> [WHAT IS NEEDED]: From the listing below, copy out every line where the word "Kent" appears.

> [SUPPLIED INFORMATION]:
══════════════════════════════

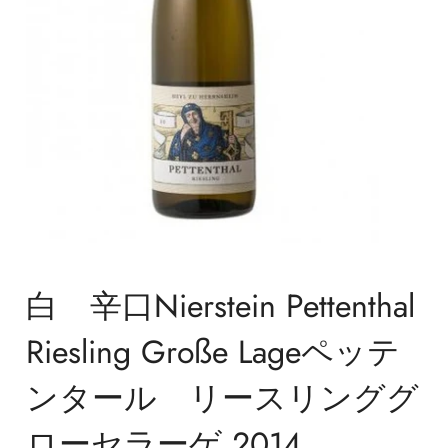
白 辛口Nierstein Pettenthal
Riesling Große Lageペッテ
ンタール リースリンググ
ローセラーゲ 2014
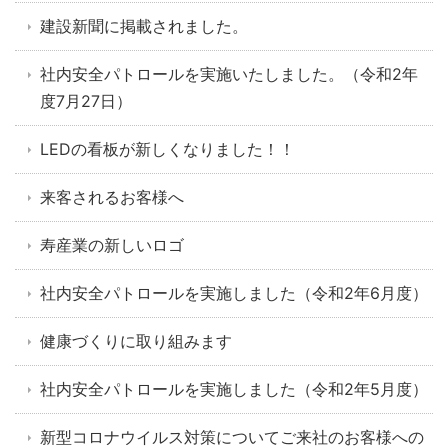
建設新聞に掲載されました。
社内安全パトロールを実施いたしました。（令和2年
度7月27日）
LEDの看板が新しくなりました！！
来客されるお客様へ
寿産業の新しいロゴ
社内安全パトロールを実施しました（令和2年6月度）
健康づくりに取り組みます
社内安全パトロールを実施しました（令和2年5月度）
新型コロナウイルス対策についてご来社のお客様への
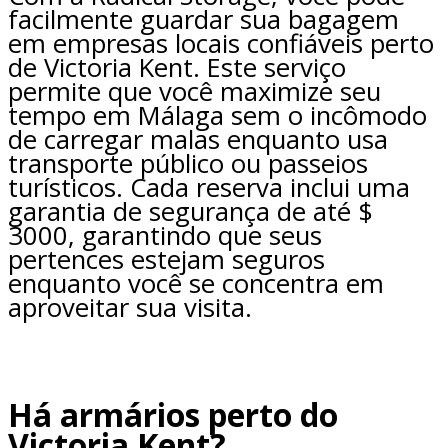
facilmente guardar sua bagagem
em empresas locais confiáveis perto
de Victoria Kent. Este serviço
permite que você maximize seu
tempo em Málaga sem o incômodo
de carregar malas enquanto usa
transporte público ou passeios
turísticos. Cada reserva inclui uma
garantia de segurança de até $
3000, garantindo que seus
pertences estejam seguros
enquanto você se concentra em
aproveitar sua visita.
Há armários perto do
Victoria Kent?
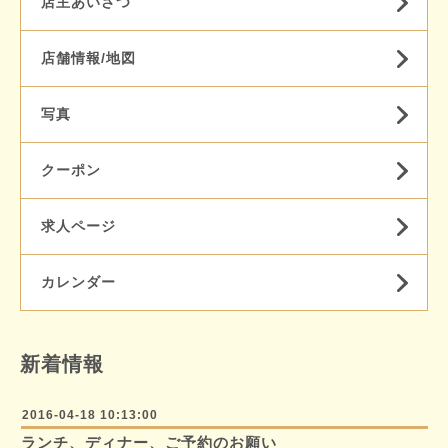
店主あいさつ
店舗情報/地図
写真
クーポン
求人ページ
カレンダー
新着情報
2016-04-18 10:13:00
ランチ、ディナー、ご予約のお願い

══════════════════════════════

> [FINISHED TASK]:
de Victoria Kent. Este serviço
Victoria Kent?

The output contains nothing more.